** DATA SHOWN follows **

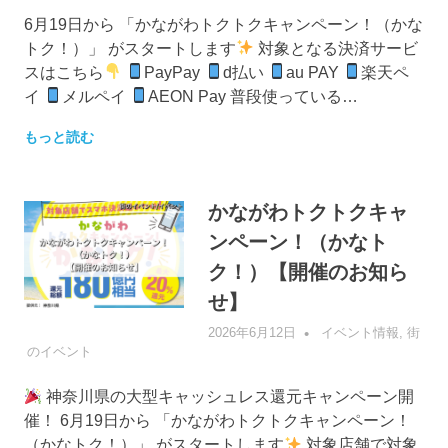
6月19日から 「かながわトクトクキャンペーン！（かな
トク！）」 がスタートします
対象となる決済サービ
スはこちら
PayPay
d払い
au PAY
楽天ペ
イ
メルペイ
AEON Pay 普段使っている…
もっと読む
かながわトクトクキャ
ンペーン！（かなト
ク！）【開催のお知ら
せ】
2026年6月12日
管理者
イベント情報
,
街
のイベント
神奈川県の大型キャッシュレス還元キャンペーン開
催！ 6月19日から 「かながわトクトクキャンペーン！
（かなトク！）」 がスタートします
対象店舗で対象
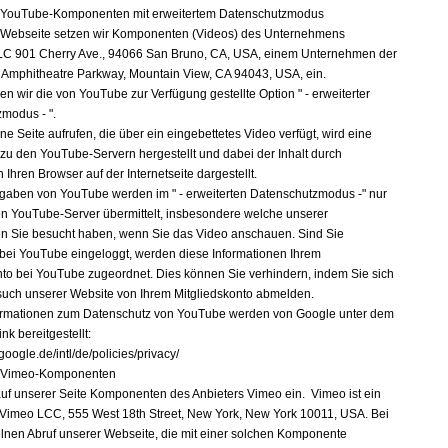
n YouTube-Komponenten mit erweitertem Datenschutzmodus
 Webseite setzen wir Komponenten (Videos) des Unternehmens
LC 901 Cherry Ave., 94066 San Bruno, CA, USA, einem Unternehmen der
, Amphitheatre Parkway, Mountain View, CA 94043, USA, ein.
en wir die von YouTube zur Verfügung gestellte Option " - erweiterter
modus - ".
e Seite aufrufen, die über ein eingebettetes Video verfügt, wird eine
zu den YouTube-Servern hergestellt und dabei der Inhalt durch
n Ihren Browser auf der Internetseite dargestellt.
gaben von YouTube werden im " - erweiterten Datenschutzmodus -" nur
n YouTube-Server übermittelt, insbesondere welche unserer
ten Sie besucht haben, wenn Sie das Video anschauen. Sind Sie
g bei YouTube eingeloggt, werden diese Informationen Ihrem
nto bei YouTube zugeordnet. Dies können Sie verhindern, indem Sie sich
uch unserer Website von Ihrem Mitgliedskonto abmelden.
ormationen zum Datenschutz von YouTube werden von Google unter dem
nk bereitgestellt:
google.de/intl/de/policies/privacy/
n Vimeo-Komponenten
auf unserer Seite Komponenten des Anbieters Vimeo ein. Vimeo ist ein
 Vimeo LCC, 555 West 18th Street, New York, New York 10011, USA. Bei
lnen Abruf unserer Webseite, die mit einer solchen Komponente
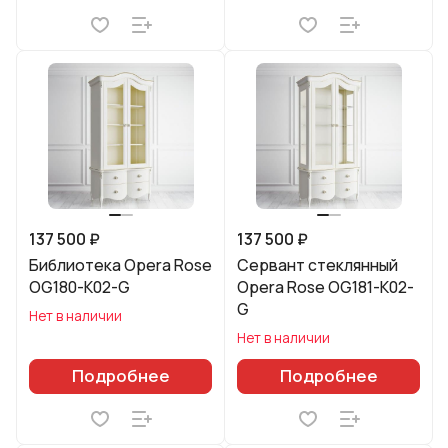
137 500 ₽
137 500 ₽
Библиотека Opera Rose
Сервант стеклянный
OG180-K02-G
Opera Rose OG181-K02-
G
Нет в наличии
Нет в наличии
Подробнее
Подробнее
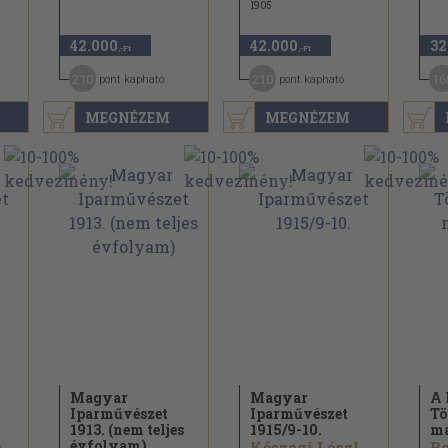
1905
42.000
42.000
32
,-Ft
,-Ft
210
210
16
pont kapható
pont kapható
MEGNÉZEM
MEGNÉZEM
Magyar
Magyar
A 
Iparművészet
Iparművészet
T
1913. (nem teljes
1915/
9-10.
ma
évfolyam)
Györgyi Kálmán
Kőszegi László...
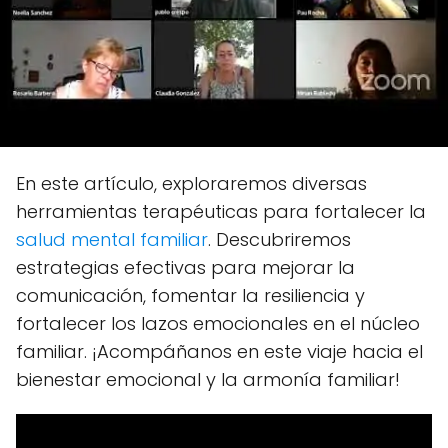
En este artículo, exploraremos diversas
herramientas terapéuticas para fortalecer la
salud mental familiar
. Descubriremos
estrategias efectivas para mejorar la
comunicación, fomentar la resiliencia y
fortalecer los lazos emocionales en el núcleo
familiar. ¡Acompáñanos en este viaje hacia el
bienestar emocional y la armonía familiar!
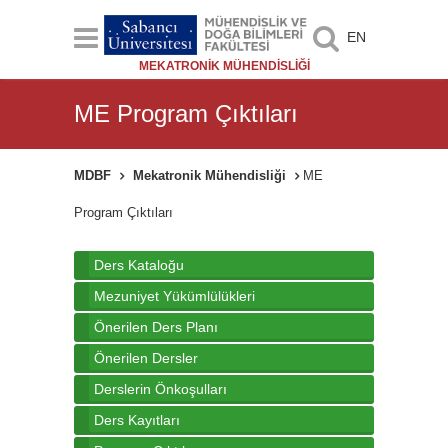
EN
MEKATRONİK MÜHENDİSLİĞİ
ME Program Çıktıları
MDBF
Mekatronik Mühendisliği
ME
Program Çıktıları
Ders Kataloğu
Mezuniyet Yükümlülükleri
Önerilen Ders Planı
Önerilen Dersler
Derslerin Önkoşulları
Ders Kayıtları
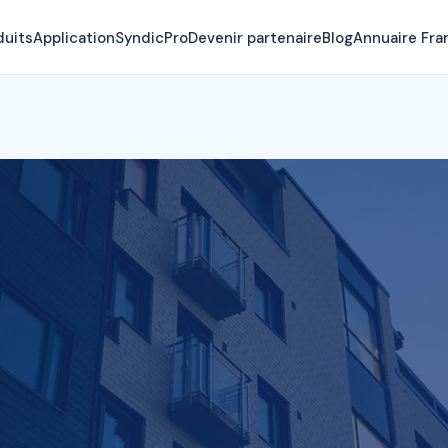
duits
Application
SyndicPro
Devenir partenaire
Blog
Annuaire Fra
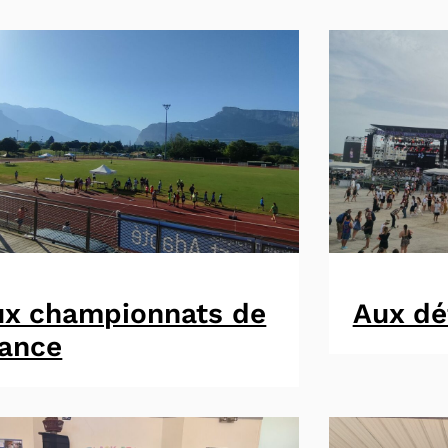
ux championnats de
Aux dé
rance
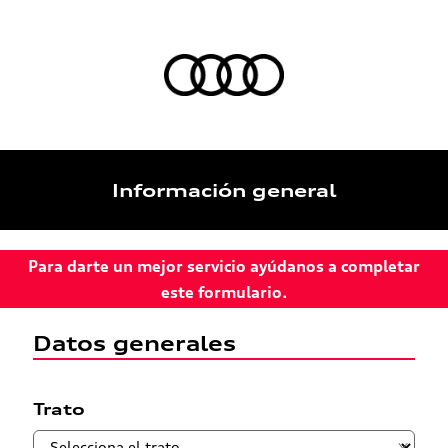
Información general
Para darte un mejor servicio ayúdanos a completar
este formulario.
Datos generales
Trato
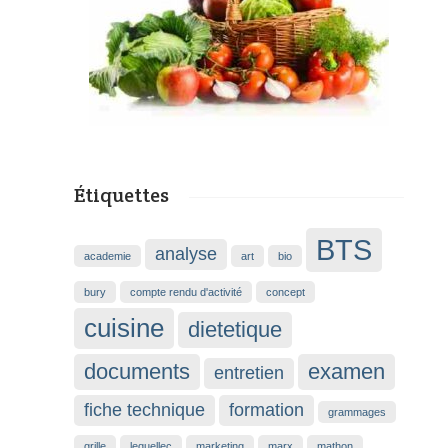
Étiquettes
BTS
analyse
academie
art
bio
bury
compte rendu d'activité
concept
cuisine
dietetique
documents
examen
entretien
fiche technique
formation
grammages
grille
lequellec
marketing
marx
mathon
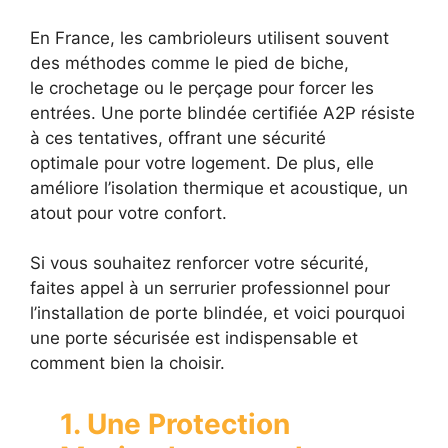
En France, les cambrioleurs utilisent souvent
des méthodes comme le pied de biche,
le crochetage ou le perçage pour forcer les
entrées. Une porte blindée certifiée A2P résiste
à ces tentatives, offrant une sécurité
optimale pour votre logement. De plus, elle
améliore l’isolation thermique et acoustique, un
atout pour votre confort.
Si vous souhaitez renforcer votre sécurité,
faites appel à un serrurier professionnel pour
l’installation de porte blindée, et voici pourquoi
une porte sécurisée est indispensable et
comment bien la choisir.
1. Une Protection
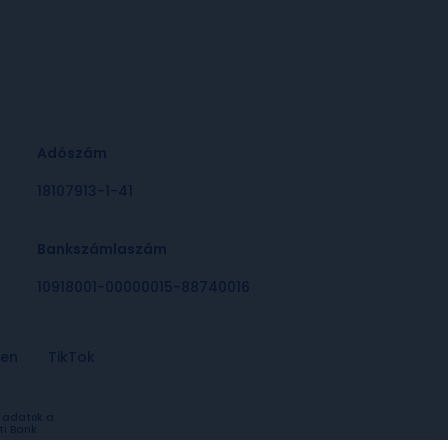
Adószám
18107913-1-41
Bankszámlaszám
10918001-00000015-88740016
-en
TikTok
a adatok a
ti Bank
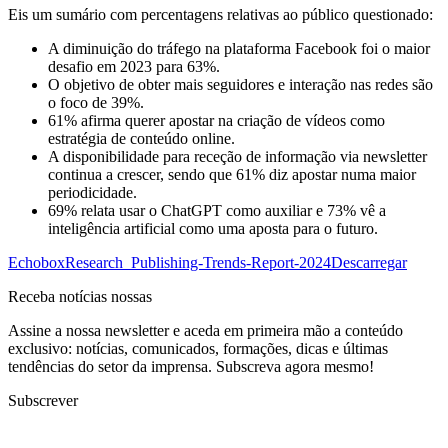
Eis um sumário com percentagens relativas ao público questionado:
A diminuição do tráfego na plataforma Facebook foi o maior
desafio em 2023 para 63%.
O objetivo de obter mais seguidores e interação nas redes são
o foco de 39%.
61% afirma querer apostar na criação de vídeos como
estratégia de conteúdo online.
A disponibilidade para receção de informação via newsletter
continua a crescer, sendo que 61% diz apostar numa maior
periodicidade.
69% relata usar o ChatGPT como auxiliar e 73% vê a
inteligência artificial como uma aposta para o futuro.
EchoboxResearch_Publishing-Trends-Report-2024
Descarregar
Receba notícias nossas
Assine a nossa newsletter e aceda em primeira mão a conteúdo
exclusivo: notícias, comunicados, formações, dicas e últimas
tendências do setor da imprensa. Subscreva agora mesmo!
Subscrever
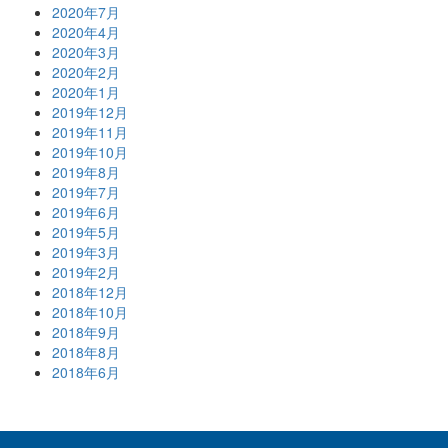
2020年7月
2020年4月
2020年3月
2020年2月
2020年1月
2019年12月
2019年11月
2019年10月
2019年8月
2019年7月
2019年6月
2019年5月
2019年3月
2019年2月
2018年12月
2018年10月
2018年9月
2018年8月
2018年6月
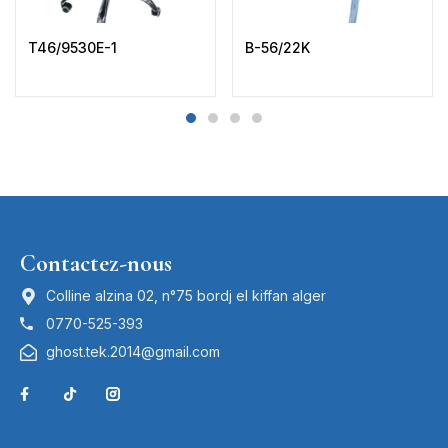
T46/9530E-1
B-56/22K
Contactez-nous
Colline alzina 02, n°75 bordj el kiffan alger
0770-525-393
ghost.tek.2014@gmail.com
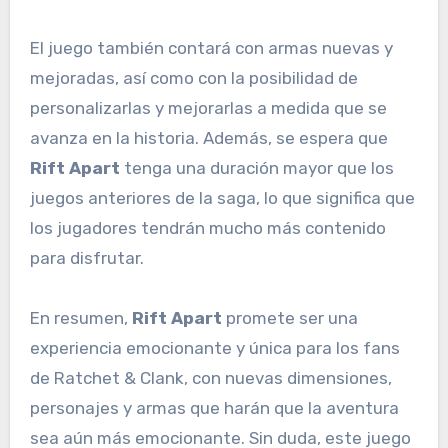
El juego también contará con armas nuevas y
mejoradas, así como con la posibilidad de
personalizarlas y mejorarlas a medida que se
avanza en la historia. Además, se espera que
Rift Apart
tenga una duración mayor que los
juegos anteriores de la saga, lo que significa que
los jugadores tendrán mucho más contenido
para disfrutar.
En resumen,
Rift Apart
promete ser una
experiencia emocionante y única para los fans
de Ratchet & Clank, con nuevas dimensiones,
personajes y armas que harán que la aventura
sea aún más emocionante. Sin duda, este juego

** End of DATA SHOWN **

Give back the whole of the material exactly, with the pictures removed.

6月19日から 「かながわトクトクキャンペーン！（かな
トク！）」 がスタートします
対象となる決済サービ
スはこちら
PayPay
d払い
au PAY
楽天ペ
イ
メルペイ
AEON Pay 普段使っている…
もっと読む
かながわトクトクキャ
ンペーン！（かなト
ク！）【開催のお知ら
せ】
2026年6月12日
管理者
イベント情報
,
街
のイベント
神奈川県の大型キャッシュレス還元キャンペーン開
催！ 6月19日から 「かながわトクトクキャンペーン！
（かなトク！）」 がスタートします
対象店舗で対象
n YouTube-Komponenten mit erweitertem Datenschutzmodus
 Webseite setzen wir Komponenten (Videos) des Unternehmens
LC 901 Cherry Ave., 94066 San Bruno, CA, USA, einem Unternehmen der
, Amphitheatre Parkway, Mountain View, CA 94043, USA, ein.
en wir die von YouTube zur Verfügung gestellte Option " - erweiterter
modus - ".
e Seite aufrufen, die über ein eingebettetes Video verfügt, wird eine
zu den YouTube-Servern hergestellt und dabei der Inhalt durch
n Ihren Browser auf der Internetseite dargestellt.
gaben von YouTube werden im " - erweiterten Datenschutzmodus -" nur
n YouTube-Server übermittelt, insbesondere welche unserer
ten Sie besucht haben, wenn Sie das Video anschauen. Sind Sie
g bei YouTube eingeloggt, werden diese Informationen Ihrem
nto bei YouTube zugeordnet. Dies können Sie verhindern, indem Sie sich
uch unserer Website von Ihrem Mitgliedskonto abmelden.
ormationen zum Datenschutz von YouTube werden von Google unter dem
nk bereitgestellt:
google.de/intl/de/policies/privacy/
n Vimeo-Komponenten
auf unserer Seite Komponenten des Anbieters Vimeo ein. Vimeo ist ein
 Vimeo LCC, 555 West 18th Street, New York, New York 10011, USA. Bei
lnen Abruf unserer Webseite, die mit einer solchen Komponente
137 500 ₽
137 500 ₽
Библиотека Opera Rose
Сервант стеклянный
OG180-K02-G
Opera Rose OG181-K02-
G
Нет в наличии
Нет в наличии
Подробнее
Подробнее
1905
42.000
42.000
32
,-Ft
,-Ft
210
210
16
pont kapható
pont kapható
MEGNÉZEM
MEGNÉZEM
Magyar
Magyar
A 
Iparművészet
Iparművészet
T
1913. (nem teljes
1915/
9-10.
ma
évfolyam)
Györgyi Kálmán
Kőszegi László...
En este artículo, exploraremos diversas
herramientas terapéuticas para fortalecer la
salud mental familiar
. Descubriremos
estrategias efectivas para mejorar la
comunicación, fomentar la resiliencia y
fortalecer los lazos emocionales en el núcleo
familiar. ¡Acompáñanos en este viaje hacia el
bienestar emocional y la armonía familiar!
EN
MEKATRONİK MÜHENDİSLİĞİ
ME Program Çıktıları
MDBF
Mekatronik Mühendisliği
ME
Program Çıktıları
Ders Kataloğu
Mezuniyet Yükümlülükleri
Önerilen Ders Planı
Önerilen Dersler
Derslerin Önkoşulları
Ders Kayıtları
duits
Application
SyndicPro
Devenir partenaire
Blog
Annuaire Fra
ux championnats de
Aux dé
rance
Información general
Para darte un mejor servicio ayúdanos a completar
este formulario.
Datos generales
Trato
Étiquettes
BTS
analyse
academie
art
bio
bury
compte rendu d'activité
concept
cuisine
dietetique
documents
examen
entretien
fiche technique
formation
grammages
grille
lequellec
marketing
marx
mathon
En France, les cambrioleurs utilisent souvent
des méthodes comme le pied de biche,
le crochetage ou le perçage pour forcer les
entrées. Une porte blindée certifiée A2P résiste
à ces tentatives, offrant une sécurité
optimale pour votre logement. De plus, elle
améliore l’isolation thermique et acoustique, un
atout pour votre confort.
Si vous souhaitez renforcer votre sécurité,
faites appel à un serrurier professionnel pour
l’installation de porte blindée, et voici pourquoi
une porte sécurisée est indispensable et
comment bien la choisir.
1. Une Protection
Adószám
18107913-1-41
Bankszámlaszám
10918001-00000015-88740016
-en
TikTok
a adatok a
ti Bank
Eis um sumário com percentagens relativas ao público questionado:
A diminuição do tráfego na plataforma Facebook foi o maior
desafio em 2023 para 63%.
O objetivo de obter mais seguidores e interação nas redes são
o foco de 39%.
61% afirma querer apostar na criação de vídeos como
estratégia de conteúdo online.
A disponibilidade para receção de informação via newsletter
continua a crescer, sendo que 61% diz apostar numa maior
periodicidade.
69% relata usar o ChatGPT como auxiliar e 73% vê a
inteligência artificial como uma aposta para o futuro.
EchoboxResearch_Publishing-Trends-Report-2024
Descarregar
Receba notícias nossas
Assine a nossa newsletter e aceda em primeira mão a conteúdo
exclusivo: notícias, comunicados, formações, dicas e últimas
tendências do setor da imprensa. Subscreva agora mesmo!
Subscrever
2020年7月
2020年4月
2020年3月
2020年2月
2020年1月
2019年12月
2019年11月
2019年10月
2019年8月
2019年7月
2019年6月
2019年5月
2019年3月
2019年2月
2018年12月
2018年10月
2018年9月
2018年8月
2018年6月
T46/9530E-1
B-56/22K
Contactez-nous
Colline alzina 02, n°75 bordj el kiffan alger
0770-525-393
ghost.tek.2014@gmail.com
El juego también contará con armas nuevas y
mejoradas, así como con la posibilidad de
personalizarlas y mejorarlas a medida que se
avanza en la historia. Además, se espera que
Rift Apart
tenga una duración mayor que los
juegos anteriores de la saga, lo que significa que
los jugadores tendrán mucho más contenido
para disfrutar.
En resumen,
Rift Apart
promete ser una
experiencia emocionante y única para los fans
de Ratchet & Clank, con nuevas dimensiones,
personajes y armas que harán que la aventura
sea aún más emocionante. Sin duda, este juego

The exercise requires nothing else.